Peter, First Among The Apostles

 St. Peter’s Basilica in Rome

Now when Jesus came into the district of Caesarea Philippi, he asked his disciples, “Who do people say that the Son of Man is?” And they said, “Some say John the Baptist, but others Elijah, and still others Jeremiah or one of the prophets.” He said to them, “But who do you say that I am?” Simon Peter answered, “You are the Messiah, the Son of the living God.” And Jesus answered him, “Blessed are you, Simon son of Jonah! For flesh and blood has not revealed this to you, but my Father in heaven. And I tell you, you are Peter, and on this rock I will build my church, and the gates of Hades will not prevail against it. I will give you the keys of the kingdom of heaven, and whatever you bind on earth will be bound in heaven, and whatever you loose on earth will be loosed in heaven.” Then he sternly ordered the disciples not to tell anyone that he was the Messiah (Matthew 16:13-20). 


Simon, who Jesus later renamed Peter (John 1:42), lived as a fisherman in Galilee until Jesus called him to be a disciple. As a follower, Simon Peter displayed great enthusiasm for the ministry of Jesus. He also happened to be a great example of the weakness of human nature. Because of his weaknesses, he becomes a strong witness to the power of the Holy Spirit in a believer’s life. Eventually this power is so great that the once weak Peter becomes the first leader of the universal Church.
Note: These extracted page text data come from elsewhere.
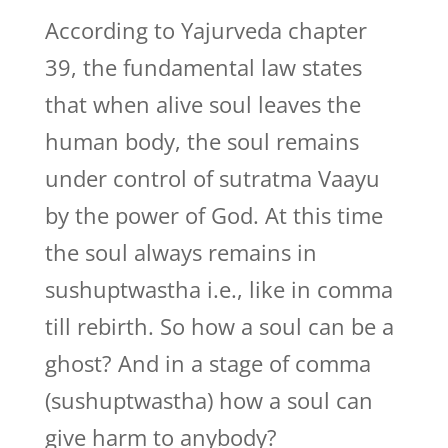
According to Yajurveda chapter
39, the fundamental law states
that when alive soul leaves the
human body, the soul remains
under control of sutratma Vaayu
by the power of God. At this time
the soul always remains in
sushuptwastha i.e., like in comma
till rebirth. So how a soul can be a
ghost? And in a stage of comma
(sushuptwastha) how a soul can
give harm to anybody?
Though Peter was the younger brother of Andrew, Jesus made him first among his disciples. Peter was not the first called (Andrew). Nor was he the oldest. He was not called the disciple whom Jesus loved (John). Nor did he seem like he was the wisest of the disciples. He was not the first to see Jesus risen from the dead. Nor was he the first to die for Christ. There were many things that made Peter an unlikely candidate to lead the apostles. But he is the only one to whom Jesus renamed and said, “You are Peter and upon this rock I will build my Church” (Matt. 16:18). Then Jesus gave him the keys to the kingdom and was the first to be granted the ability to absolve sins. Later, in the Acts of the Apostles, Peter is clearly the first leader of the Christian community.
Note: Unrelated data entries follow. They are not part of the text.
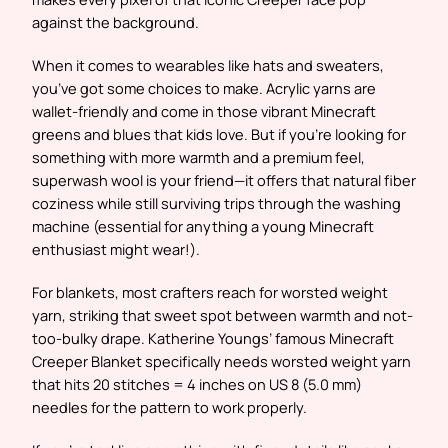
against the background.
When it comes to wearables like hats and sweaters,
you’ve got some choices to make. Acrylic yarns are
wallet-friendly and come in those vibrant Minecraft
greens and blues that kids love. But if you’re looking for
something with more warmth and a premium feel,
superwash wool is your friend—it offers that natural fiber
coziness while still surviving trips through the washing
machine (essential for anything a young Minecraft
enthusiast might wear!).
For blankets, most crafters reach for worsted weight
yarn, striking that sweet spot between warmth and not-
too-bulky drape. Katherine Youngs’ famous Minecraft
Creeper Blanket specifically needs worsted weight yarn
that hits 20 stitches = 4 inches on US 8 (5.0 mm)
needles for the pattern to work properly.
Over and over in the Gospel accounts Peter is the first to show his desire to boldly follow Jesus. He is the only person that jumped from the boat to walk on water, though he doubted quickly after. He told Jesus at the last supper that he was willing to die with him, he cut off Malchus’ ear in the garden, but then went on to deny Jesus three times. His bold desire to do great things isn’t solidly confirmed in him until Pentecost. After the descent of the Spirit, he delivers a heart-wrenching open air sermon that results in the baptism of many new followers.  He then goes on to be first among the apostles in preaching, ministry, and theological debates about Judaism and Christianity.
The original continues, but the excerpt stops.